Secretária do Tesouro dos EUA quer "competição sã" com Pequim

Foto LUDOVIC MARIN/AFP
Foto LUDOVIC MARIN/AFP

A secretária do Tesouro norte-americana avisou no sábado o primeiro-ministro chinês que Washington tomará "medidas para proteger a segurança nacional" que julgue necessárias, embora pretenda uma "competição económica sã" com Pequim.

"Procuramos competição económica sã com base em regras que podem beneficiar ambos os países. Há desafios globais perante os quais ambos os países devem cooperar. Em certas circunstâncias, os Estados Unidos devem tomar medidas específicas para protegerem a segurança nacional, algo em que poderemos estar em desacordo", afirmou Janet Yellen em Pequim, de acordo com um comunicado do Departamento do Tesouro norte-americano. 

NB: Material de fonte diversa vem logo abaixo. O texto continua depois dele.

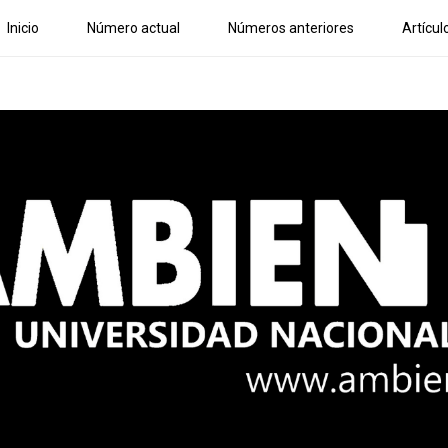
Inicio
Número actual
Números anteriores
Artícul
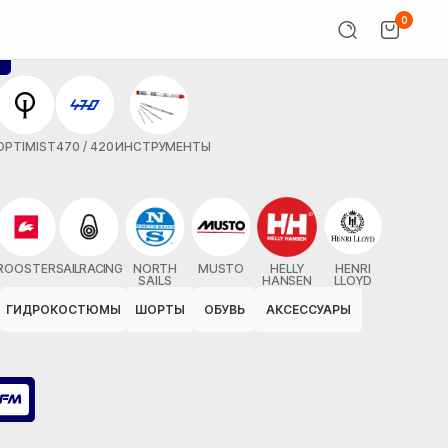
0
OPTIMIST
470 / 420
ИНСТРУМЕНТЫ
ROOSTER
SAILRACING
NORTH
MUSTO
HELLY
HENRI
SAILS
HANSEN
LLOYD
ГИДРОКОСТЮМЫ
ШОРТЫ
ОБУВЬ
АКСЕССУАРЫ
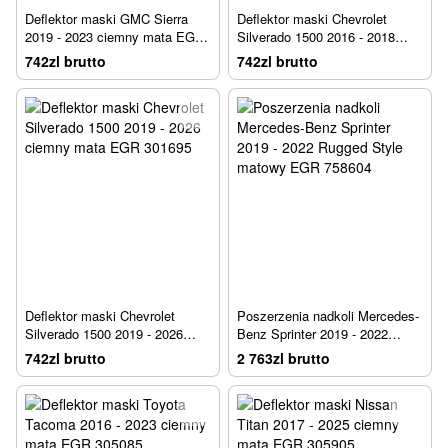
Deflektor maski GMC Sierra
Deflektor maski Chevrolet
2019 - 2023 ciemny mata EGR
Silverado 1500 2016 - 2018
301795
ciemny mata EGR 301675
742zl brutto
742zl brutto
Deflektor maski Chevrolet
Poszerzenia nadkoli Mercedes-
Silverado 1500 2019 - 2026
Benz Sprinter 2019 - 2022
ciemny mata EGR 301695
Rugged Style matowy EGR
742zl brutto
2 763zl brutto
758604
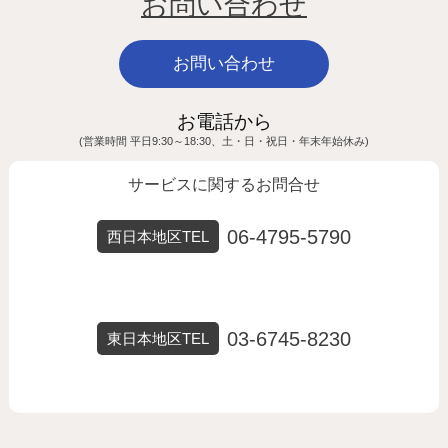
お問い合わせ
お問い合わせ
お電話から
(営業時間 平日9:30～18:30、土・日・祝日・年末年始休み)
サービスに関するお問合せ
06-4795-5790
西日本地区TEL
03-6745-8230
東日本地区TEL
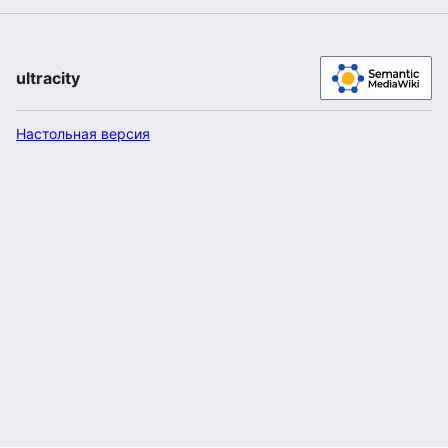
ultracity
Настольная версия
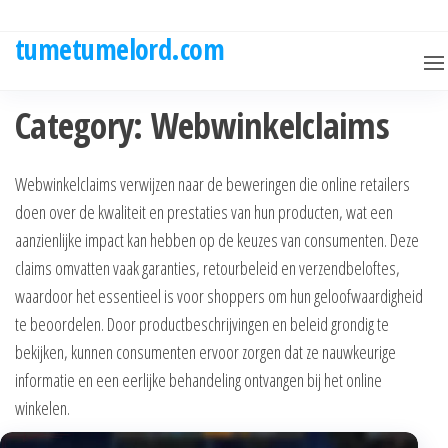
Skip
to
tumetumelord.com
the
content
Category:
Webwinkelclaims
Webwinkelclaims verwijzen naar de beweringen die online retailers
doen over de kwaliteit en prestaties van hun producten, wat een
aanzienlijke impact kan hebben op de keuzes van consumenten. Deze
claims omvatten vaak garanties, retourbeleid en verzendbeloftes,
waardoor het essentieel is voor shoppers om hun geloofwaardigheid
te beoordelen. Door productbeschrijvingen en beleid grondig te
bekijken, kunnen consumenten ervoor zorgen dat ze nauwkeurige
informatie en een eerlijke behandeling ontvangen bij het online
winkelen.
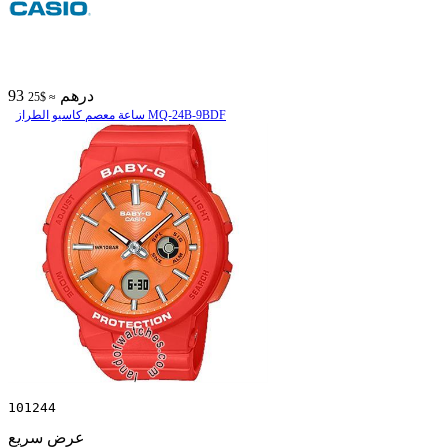
93 درهم
≈ $25
ساعة معصم کاسیو الطراز MQ-24B-9BDF
101244
عرض سريع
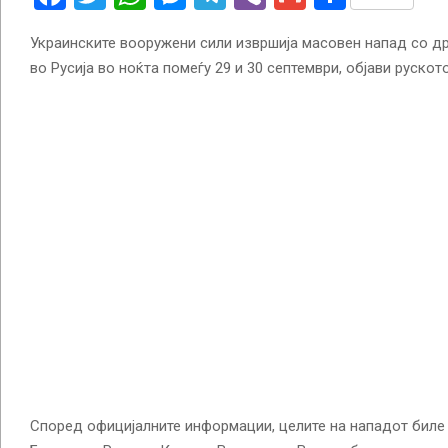
Украинските вооружени сили извршија масовен напад со д
во Русија во ноќта помеѓу 29 и 30 септември, објави руско
Според официјалните информации, целите на нападот биле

A viagem de Yellen à República Popular da China termina no domingo e ocorre duas semanas após a deslocação do secretário de Estado norte-americano, Antony Blinken a Pequim, numa tentativa de atenuar as tensões entre as duas potências. 

Yellen acrescentou durante o encontro com o primeiro-ministro da República Popular da China, Li Qiang, que a "viagem pretende aprofundar esforços construtivos" para que os dois países possam "abordar os desafios globais" e a "estabilidade macroeconómica". 

"A China e os Estados Unidos têm o dever de cooperar e mostrar liderança em relação aos próprios países como em relação ao resto do mundo", disse ainda Janet Yellen. 

Por outro lado, a secretária do Tesouro frisou que os "desacordos" entre as duas potências não devem provocar "mal-entendidos" que "agravem de forma desnecessária" as relações económicas e financeiras entre Washington e Pequim. 

De acordo com o mesmo comunicado, Yellen concordou com Li Qiang que afirmou que "as diferenças não devem ser motivo de distanciamento, mas sim um veículo para uma maior comunicação e intercâmbios". 

Esta visita decorre nove meses depois de Washington ter imposto restrições à exportação de semicondutores e outros materiais de fabrico norte-americano, uma medida para limitar a capacidade de Pequim para fabricar peças necessárias para o funcionamento de supercomputadores ou sistemas militares dotados de tecnologia de ponta.  

Na segunda-feira passada Pequim anunciou restrições à exportação de gálio e germânio, dois metais essenciais para o fabrico de semicondutores.

A exportação dos dois metais está no centro das últimas tensões comerciais e tecnológicas entre Washington e Pequim.